3. How well does IBk do now? How does that compare to before (on just the training set)? How does it compare the majority baseline? Did it learn anything? What does this tell you about the complexity of the task?
4. How well does J48 do? Does it do better or worse compared to KNN? And the majority baseline?
5. Can you now say something about the data given the performance of these classifiers and their decision boundaries?
7. Did J48 agree with the features you thought were most informative?
8. Can you spot any features that you think would be better to remove (IMDB specific)?
9. Would you remove features to improve the performance of your classifier? Would you remove above features even though they hurt the performance of your classifier?

## 2 - Improving Performance (Trial)

As was mentioned in the lectures, classifiers have parameters, or options, that you can change. WEKA by default sets these to some value, but you can change them yourself. These can be found by clicking on the classifier name, next to the `Choose` button. Try to tweak the amount of neighbours (KNN parameter) for `IBk` to achieve a better performance.

### Tasks

10. At what value do you see an increase of performance?
11. Are you able to achieve a much higher score than K=1? What does this tell you about the data?
12. Open up the Titanic set and repeat this task. Try to find a value between K=1 and K=20. Do you manage to improve it this time?

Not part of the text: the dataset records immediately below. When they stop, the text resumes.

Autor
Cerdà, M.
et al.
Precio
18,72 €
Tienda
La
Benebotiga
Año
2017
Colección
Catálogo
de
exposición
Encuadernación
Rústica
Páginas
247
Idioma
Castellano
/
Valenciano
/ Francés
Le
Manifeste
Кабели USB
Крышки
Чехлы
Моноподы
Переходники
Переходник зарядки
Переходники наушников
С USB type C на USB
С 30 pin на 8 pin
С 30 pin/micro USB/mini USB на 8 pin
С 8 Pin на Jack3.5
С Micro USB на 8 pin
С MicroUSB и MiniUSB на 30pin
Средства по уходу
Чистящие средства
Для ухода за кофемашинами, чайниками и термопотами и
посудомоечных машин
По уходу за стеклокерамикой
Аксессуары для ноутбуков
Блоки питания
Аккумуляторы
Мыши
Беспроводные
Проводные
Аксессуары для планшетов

- Write down the KNN value that improved your task most on the Titanic set. If you forgot it, it's just above the scores, under:

```
=== Classifier model (full training set) ===

IB1 instance-based classifier
using ... nearest neighbour(s) for classification
```

- Run majority baseline.


13. Does the default value of K=1 improve upon the majority baseline for this test? What about the one you selected?
14. Do you think that the classifier (if we were to have new data) will perform as good on new data?

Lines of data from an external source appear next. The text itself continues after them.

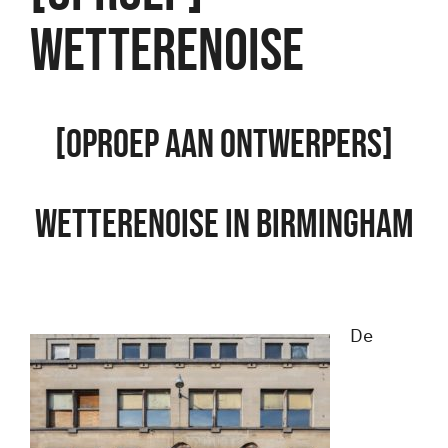
WETTERENOISE
[OPROEP AAN ONTWERPERS]
WETTERENOISE IN BIRMINGHAM
De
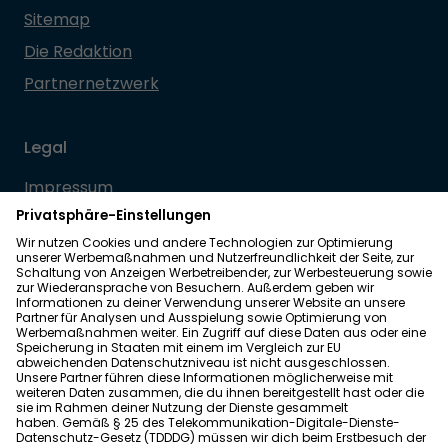
Sitemap
Die Redaktion
Partnernetzwerk
Legal
Impressum
Datenschutz
Allgemeine Geschäftsbedingungen
Barrierefreiheit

## 3 - Interpreting Performance (Error)

Suprise! We have new data! For the titanic, it is under `missing.arff` on [GitHub](https://github.com/ericpostma/ep/tree/master/chris/Week%201%20-%20Introduction/Titanic/). This what you could treat as 'future', or 'wild' data; data you have not trained on, tested on, you know nothing about this data. In general, you don't have access to this data, but you hope that under the constraints you have set up, the classifier still performs well. So, let's put it to the test.

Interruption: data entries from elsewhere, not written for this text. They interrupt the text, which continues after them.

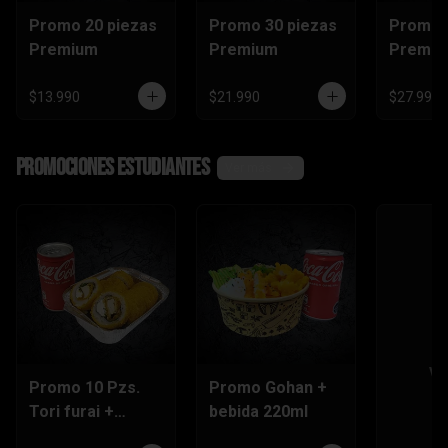
Promo 20 piezas
Promo 30 piezas
Promo 
Premium
Premium
Premi
$13.990
$21.990
$27.990
Promociones Estudiantes
Ver más
Ve
Promo 10 Pzs.
Promo Gohan +
Tori furai +
bebida 220ml
bebida 220ml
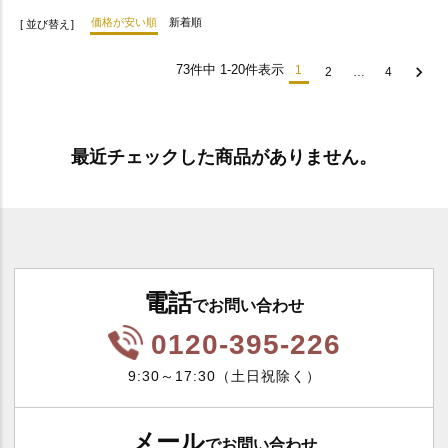
価格が安い順
新着順
並び替え
73
件中
1
-
20
件表示
1
2
…
4
最近チェックした商品がありません。
電話
でお問い合わせ
0120-395-226
9:30～17:30（土日祝除く）
メール
でお問い合わせ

- In WEKA, on the Classify tab, select IBk and the KNN value you previously determined yielded the highest score.
- Select `Supplied test set` and open the `missing.arff`.
- It will tell you that train and test don't match (that's because we removed some string variables), luckily WEKA can map the features automatically with the InputMapper, it will give a pop-up if you want to do this, click `Yes`.
- After running KNN, also run ZeroR.
- Now run KNN with K=3.


15. How does this performance compare to your earlier score (between your K, majority baseline, and K=3)? Why do you think this is the case?